Teskereye gelen asker çaresiz derde düçâr olmuştur. Hastalık geç fark edildiği için tedavi şansı da yoktur. Kısa süre içinde iyice bîtap düşen, idealleri bulunan genç artık yataktan kalkamaz. Birkaç ay sonra da sevdikleri, nemli gözlerle onu son istirahatgahına götürür.
İnsan Acizdir, Hayat Serüveni Bir Gün Bitecektir
İnsanoğlu gaflete düşerek, bazen kendini yenilmez görebiliyor. Her ne durumda olursa olsun haddi aşmak doğru değildir. Elbette insanın, ne nefes almaya ne de aldığı nefesi verme kudreti vardır. İnsan acizdir ve acziyetinin farkında olarak, büyük lokma yese de büyük laf etmemelidir.

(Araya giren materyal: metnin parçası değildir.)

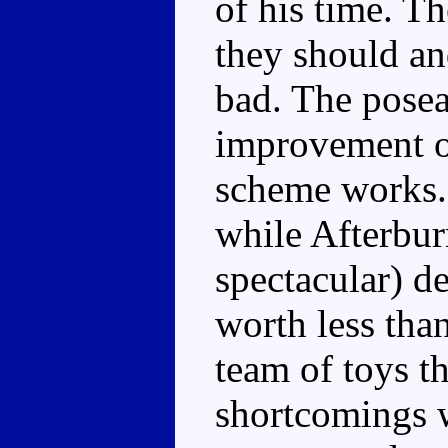
of his time. T
they should an
bad. The poseab
improvement o
scheme works. 
while Afterburn
spectacular) de
worth less than
team of toys t
shortcomings w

Zaman zaman başımıza istemediğimiz hadiseler gelir. Bizi üzüp rencide eden bu hadiseleri bazen de kendimiz davet ederiz. Ölçüp biçmeden, tartmadan ağzımızdan çıkan söz, bizi terbiye edebilir. Günümüzde her ne kadar azalsa da eskiden akraba veya eş dost ziyaretleri daha fazla oluyordu. Bireysel görüşmeden ziyade ailece gidip gelinir, yeme içme ve hoş sohbetler olurdu. Yeni nesil ve hayat şartları şimdilik bu etkinliğe eskisi kadar izin vermiyor. Dileriz yeni yıllarda, eskisi gibi muhabbet ve ziyaret ortamları olur.
Yakın akraba olma hasebiyle, yatılı misafirliğe gidildiği bir dönemdeydi. Yeme içi faslı bitmiş, yatma vakti geldiği için yavaş yavaş muhabbet de azalmıştır. Her ne kadar yatıya kalmak niyetiyle gelinmese de saat oldukça geç olmuştu. Yakın akrabalık olması hasebiyle misafir; boyunu aşan sözü söyledi, keşki söylemesiydi.

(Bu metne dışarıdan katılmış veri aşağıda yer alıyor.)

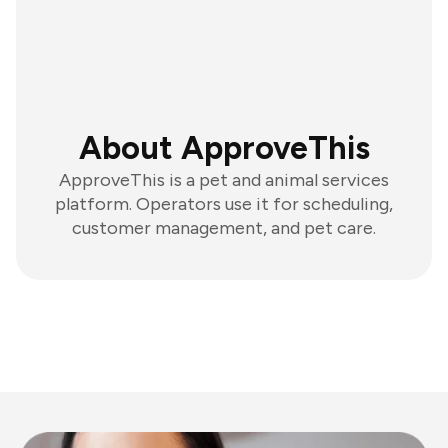
About ApproveThis
ApproveThis is a pet and animal services
platform. Operators use it for scheduling,
customer management, and pet care.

- Bu saatten sonra kovsanız gitmeyiz!
Bu söz her ne kadar latife olsun diye söylense de gereksiz bir sözdü. Zira ev sahibi her ne kadar samimi olsa da sabah için farklı bir programı da olabilirdi. Yatılı misafirlik için usul adap belli olsa da düşünülmeden edilen söz bir kere edilmişti. Söz boyu aştığı için ne kılıfa sığar ne de çıktığı yere geri dönebilirdi.
Ne Konuştuğumuzu Kulağımızın da Duyması Gerekir
Ev sahiplerinin yetmiş sekiz yaşında yaşlı bir babaları da vardı. Köyde yalnız kalamadığı için o da çocuğunun yanında kalıyordu. Yaşlı adamın farklı bir mizacı vardı.
Aklına gelen sözü veya söylenmesi gerekse de edebe istinaden yutulacak sözleri yutmaz, yutkunmadan karşı tarafa söylerdi. Söylediği sözün nereye gittiğini veya karşıdakini ne duruma düşüreceğini düşünmezdi zira o kapasitesi yoktu. Yavaş yavaş arka odalarda yataklar serilmeye başlanmıştı. Yaşlı adam misafirle yeni bir konuya başlamış, hararetli hararetli konuşuyordu. Misafirin konuya yaptığı yorumu beğenmeyen yaşlı adam öfkeyle ayağa kalktı. Ne söylediği sözü sansürlüyor ne de söylediklerini kendi duyuyordu. En nihayetinde nokta atışını yaparak;
-Gidin, bu evden gidin. Sizi istemiyorum, burada kalmayın
Her ne kadar yaşlı biri de olsa, sözüne itibar edilmeyecek konumda da olsa, misafirliğin kapanışının bu şekilde olması pek de hoş olmadı. Zira az önce ağızdan çıkan söz “Kovsalar, gitmem” sözü tecelli etmişti.